• [Problem requirements]: Every line below must be reproduced exactly; no pictures are to be included.
[Records shown Boundary: Start]
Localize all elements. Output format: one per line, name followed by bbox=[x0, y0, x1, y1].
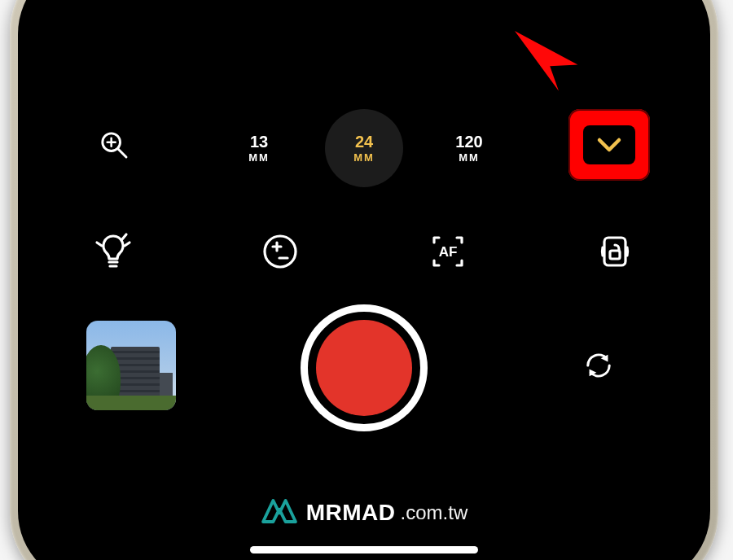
chevron-down-icon bbox=[593, 129, 625, 161]
phone-frame: 13 MM 24 MM 120 MM bbox=[10, 0, 718, 560]
shutter-ring bbox=[301, 304, 428, 431]
watermark: MRMAD .com.tw bbox=[29, 497, 699, 529]
exposure-button[interactable] bbox=[197, 231, 365, 272]
lens-option-120mm[interactable]: 120 MM bbox=[439, 118, 499, 178]
thumb-grass bbox=[86, 396, 176, 410]
exposure-plus-minus-icon bbox=[260, 231, 301, 272]
home-indicator[interactable] bbox=[250, 546, 478, 553]
lens-row: 13 MM 24 MM 120 MM bbox=[29, 109, 699, 181]
shutter-button[interactable] bbox=[316, 320, 412, 416]
zoom-in-icon bbox=[98, 129, 130, 161]
autofocus-button[interactable]: AF bbox=[364, 231, 532, 272]
lens-value: 13 bbox=[250, 133, 268, 151]
watermark-brand: MRMAD bbox=[306, 500, 396, 526]
lens-option-13mm[interactable]: 13 MM bbox=[229, 118, 289, 178]
capture-row bbox=[29, 321, 699, 410]
camera-screen: 13 MM 24 MM 120 MM bbox=[29, 0, 699, 560]
autofocus-icon: AF bbox=[428, 231, 468, 272]
lens-value: 24 bbox=[355, 133, 373, 151]
light-button[interactable] bbox=[29, 231, 197, 272]
camera-flip-button[interactable] bbox=[580, 347, 617, 384]
zoom-in-button[interactable] bbox=[94, 125, 134, 164]
lens-option-24mm[interactable]: 24 MM bbox=[325, 109, 403, 187]
tool-row: AF bbox=[29, 231, 699, 272]
svg-line-6 bbox=[97, 243, 102, 246]
highlight-box bbox=[568, 109, 650, 181]
rotation-lock-button[interactable] bbox=[532, 231, 700, 272]
svg-line-8 bbox=[122, 234, 126, 239]
watermark-logo-icon bbox=[261, 497, 298, 529]
lens-unit: MM bbox=[248, 152, 270, 164]
svg-point-9 bbox=[265, 236, 296, 267]
expand-controls-button[interactable] bbox=[583, 125, 635, 164]
rotation-lock-icon bbox=[595, 231, 635, 272]
svg-line-7 bbox=[125, 243, 129, 246]
lens-selector: 13 MM 24 MM 120 MM bbox=[229, 109, 499, 187]
gallery-thumbnail[interactable] bbox=[86, 321, 176, 410]
lens-unit: MM bbox=[459, 152, 480, 164]
lens-unit: MM bbox=[353, 152, 375, 164]
autofocus-label: AF bbox=[438, 244, 457, 260]
watermark-suffix: .com.tw bbox=[401, 501, 468, 524]
lightbulb-icon bbox=[93, 231, 134, 272]
svg-line-1 bbox=[118, 149, 126, 157]
svg-rect-14 bbox=[610, 251, 620, 259]
lens-value: 120 bbox=[455, 133, 482, 151]
callout-arrow-icon bbox=[507, 24, 581, 97]
camera-flip-icon bbox=[581, 348, 617, 383]
phone-bezel: 13 MM 24 MM 120 MM bbox=[18, 0, 710, 560]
[Records shown Boundary: End]
• [Task answer]:
Localize all elements. Output format: one per line, name followed by bbox=[x0, y0, x1, y1].
chevron-down-icon bbox=[593, 129, 625, 161]
phone-frame: 13 MM 24 MM 120 MM bbox=[10, 0, 718, 560]
shutter-ring bbox=[301, 304, 428, 431]
watermark: MRMAD .com.tw bbox=[29, 497, 699, 529]
exposure-button[interactable] bbox=[197, 231, 365, 272]
lens-option-120mm[interactable]: 120 MM bbox=[439, 118, 499, 178]
thumb-grass bbox=[86, 396, 176, 410]
exposure-plus-minus-icon bbox=[260, 231, 301, 272]
home-indicator[interactable] bbox=[250, 546, 478, 553]
lens-row: 13 MM 24 MM 120 MM bbox=[29, 109, 699, 181]
shutter-button[interactable] bbox=[316, 320, 412, 416]
zoom-in-icon bbox=[98, 129, 130, 161]
autofocus-button[interactable]: AF bbox=[364, 231, 532, 272]
lens-value: 13 bbox=[250, 133, 268, 151]
watermark-brand: MRMAD bbox=[306, 500, 396, 526]
lens-option-13mm[interactable]: 13 MM bbox=[229, 118, 289, 178]
capture-row bbox=[29, 321, 699, 410]
camera-screen: 13 MM 24 MM 120 MM bbox=[29, 0, 699, 560]
autofocus-icon: AF bbox=[428, 231, 468, 272]
lens-value: 24 bbox=[355, 133, 373, 151]
light-button[interactable] bbox=[29, 231, 197, 272]
camera-flip-button[interactable] bbox=[580, 347, 617, 384]
zoom-in-button[interactable] bbox=[94, 125, 134, 164]
lens-option-24mm[interactable]: 24 MM bbox=[325, 109, 403, 187]
tool-row: AF bbox=[29, 231, 699, 272]
svg-line-6 bbox=[97, 243, 102, 246]
highlight-box bbox=[568, 109, 650, 181]
rotation-lock-button[interactable] bbox=[532, 231, 700, 272]
svg-line-8 bbox=[122, 234, 126, 239]
watermark-logo-icon bbox=[261, 497, 298, 529]
lens-unit: MM bbox=[248, 152, 270, 164]
svg-point-9 bbox=[265, 236, 296, 267]
expand-controls-button[interactable] bbox=[583, 125, 635, 164]
rotation-lock-icon bbox=[595, 231, 635, 272]
svg-line-7 bbox=[125, 243, 129, 246]
lens-selector: 13 MM 24 MM 120 MM bbox=[229, 109, 499, 187]
gallery-thumbnail[interactable] bbox=[86, 321, 176, 410]
lens-unit: MM bbox=[459, 152, 480, 164]
lens-unit: MM bbox=[353, 152, 375, 164]
autofocus-label: AF bbox=[438, 244, 457, 260]
watermark-suffix: .com.tw bbox=[401, 501, 468, 524]
lightbulb-icon bbox=[93, 231, 134, 272]
svg-line-1 bbox=[118, 149, 126, 157]
svg-rect-14 bbox=[610, 251, 620, 259]
lens-value: 120 bbox=[455, 133, 482, 151]
callout-arrow-icon bbox=[507, 24, 581, 97]
camera-flip-icon bbox=[581, 348, 617, 383]
phone-bezel: 13 MM 24 MM 120 MM bbox=[18, 0, 710, 560]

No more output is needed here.